Top of Source records
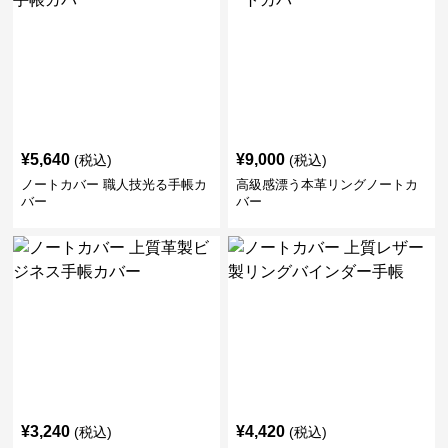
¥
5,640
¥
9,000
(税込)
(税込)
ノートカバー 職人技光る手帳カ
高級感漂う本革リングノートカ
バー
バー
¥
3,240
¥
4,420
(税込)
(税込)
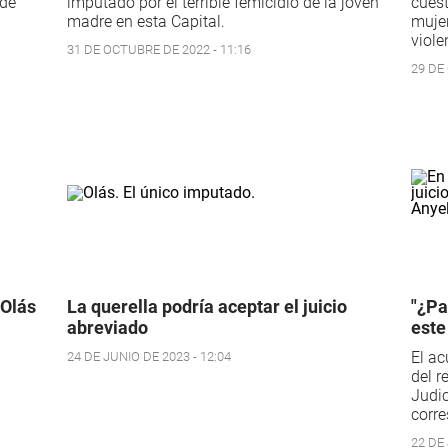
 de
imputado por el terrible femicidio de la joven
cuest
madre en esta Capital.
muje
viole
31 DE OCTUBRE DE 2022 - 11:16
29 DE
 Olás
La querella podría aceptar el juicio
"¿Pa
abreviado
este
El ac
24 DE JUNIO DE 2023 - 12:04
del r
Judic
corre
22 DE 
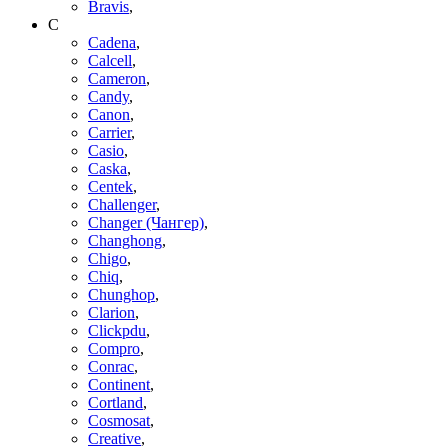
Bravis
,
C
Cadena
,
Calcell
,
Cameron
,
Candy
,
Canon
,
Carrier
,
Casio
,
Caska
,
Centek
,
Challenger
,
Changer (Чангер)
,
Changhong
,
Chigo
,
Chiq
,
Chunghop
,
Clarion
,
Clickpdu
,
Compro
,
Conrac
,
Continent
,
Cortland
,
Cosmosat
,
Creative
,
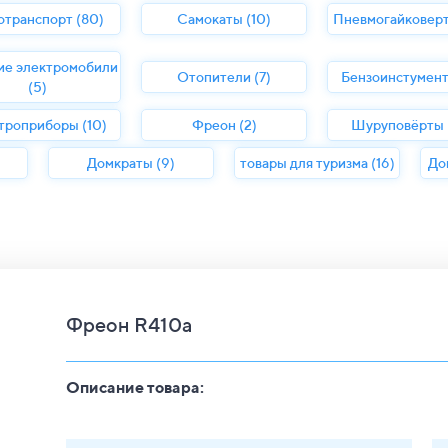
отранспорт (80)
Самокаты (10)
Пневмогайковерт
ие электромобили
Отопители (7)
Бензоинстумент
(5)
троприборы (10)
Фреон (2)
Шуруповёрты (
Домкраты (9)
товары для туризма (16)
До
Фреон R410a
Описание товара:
Bottom of Source records
Top of Source records
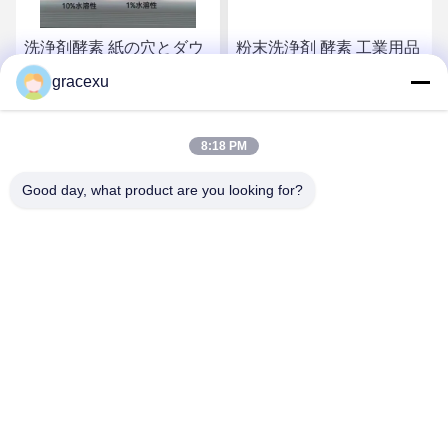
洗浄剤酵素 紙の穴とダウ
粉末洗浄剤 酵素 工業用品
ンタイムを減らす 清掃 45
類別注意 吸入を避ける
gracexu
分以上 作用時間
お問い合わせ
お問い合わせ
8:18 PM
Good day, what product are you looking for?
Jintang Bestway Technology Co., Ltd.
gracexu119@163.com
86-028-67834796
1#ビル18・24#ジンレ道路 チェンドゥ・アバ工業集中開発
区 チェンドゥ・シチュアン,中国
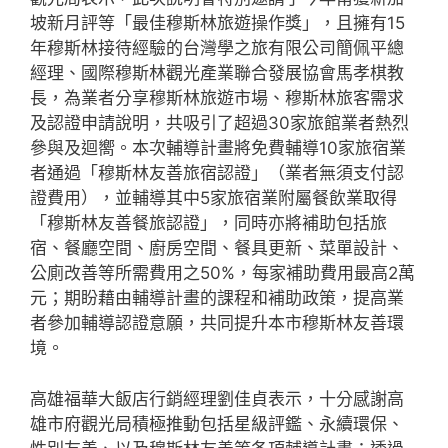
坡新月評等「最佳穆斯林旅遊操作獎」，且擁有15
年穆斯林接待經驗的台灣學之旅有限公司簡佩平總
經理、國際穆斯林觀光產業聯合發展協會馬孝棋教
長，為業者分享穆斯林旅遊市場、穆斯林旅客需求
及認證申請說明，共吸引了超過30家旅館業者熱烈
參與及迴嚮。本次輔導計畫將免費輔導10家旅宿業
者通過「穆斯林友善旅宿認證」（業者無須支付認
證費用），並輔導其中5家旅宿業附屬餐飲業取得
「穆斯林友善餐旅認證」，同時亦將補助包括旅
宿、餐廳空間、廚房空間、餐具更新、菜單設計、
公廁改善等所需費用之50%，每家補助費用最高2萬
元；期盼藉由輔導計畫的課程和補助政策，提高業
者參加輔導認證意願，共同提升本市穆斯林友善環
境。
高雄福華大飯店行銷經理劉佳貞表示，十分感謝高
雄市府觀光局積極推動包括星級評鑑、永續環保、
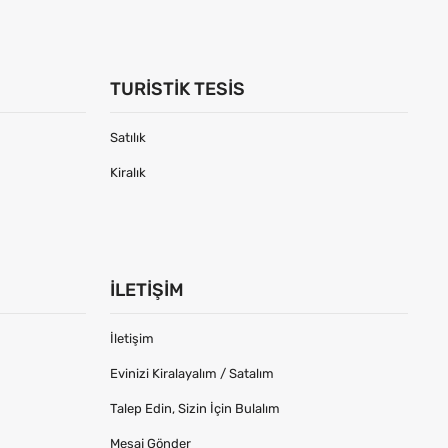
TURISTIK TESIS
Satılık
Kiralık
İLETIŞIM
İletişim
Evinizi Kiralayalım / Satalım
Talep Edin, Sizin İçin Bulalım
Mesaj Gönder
Bottom of Source records
Top of Source records
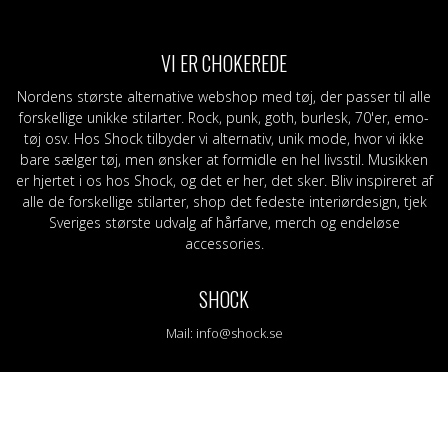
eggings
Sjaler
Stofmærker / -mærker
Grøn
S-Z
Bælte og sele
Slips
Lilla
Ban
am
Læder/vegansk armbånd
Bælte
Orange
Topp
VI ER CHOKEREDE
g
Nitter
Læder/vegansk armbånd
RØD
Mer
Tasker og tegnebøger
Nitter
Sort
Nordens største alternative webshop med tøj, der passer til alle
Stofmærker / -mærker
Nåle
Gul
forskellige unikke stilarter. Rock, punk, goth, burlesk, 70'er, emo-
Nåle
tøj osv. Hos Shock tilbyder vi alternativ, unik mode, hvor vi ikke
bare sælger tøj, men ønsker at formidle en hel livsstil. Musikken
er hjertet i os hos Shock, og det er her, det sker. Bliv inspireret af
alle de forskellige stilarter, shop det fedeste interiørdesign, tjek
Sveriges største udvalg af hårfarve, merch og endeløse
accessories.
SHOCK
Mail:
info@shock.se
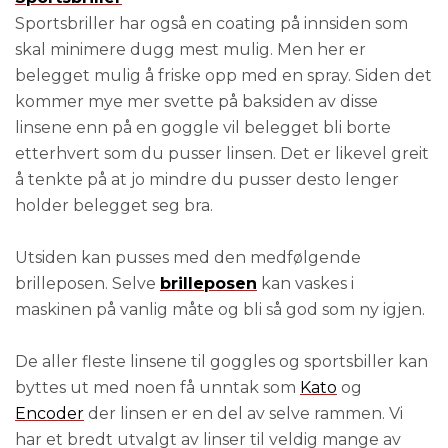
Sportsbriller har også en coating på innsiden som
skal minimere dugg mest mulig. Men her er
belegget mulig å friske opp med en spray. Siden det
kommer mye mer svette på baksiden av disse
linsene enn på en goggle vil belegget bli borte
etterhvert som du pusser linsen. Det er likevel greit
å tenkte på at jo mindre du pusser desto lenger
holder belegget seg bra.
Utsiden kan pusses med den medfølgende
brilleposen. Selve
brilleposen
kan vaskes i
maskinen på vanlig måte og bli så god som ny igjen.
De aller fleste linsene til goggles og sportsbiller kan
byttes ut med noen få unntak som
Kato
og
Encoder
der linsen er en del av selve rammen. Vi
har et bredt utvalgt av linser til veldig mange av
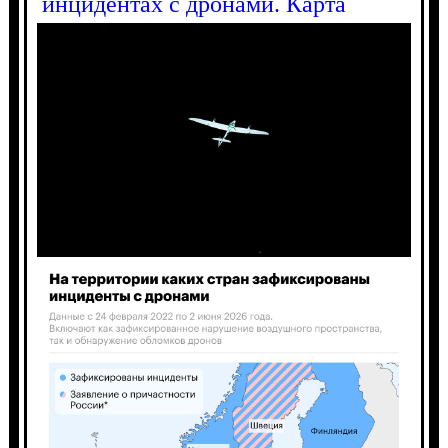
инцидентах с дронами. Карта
Bottom of Source records
Where does the string "linsene" occur in the listing above? Return every line that contains it.

linsene enn på en goggle vil belegget bli borte
De aller fleste linsene til goggles og sportsbiller kan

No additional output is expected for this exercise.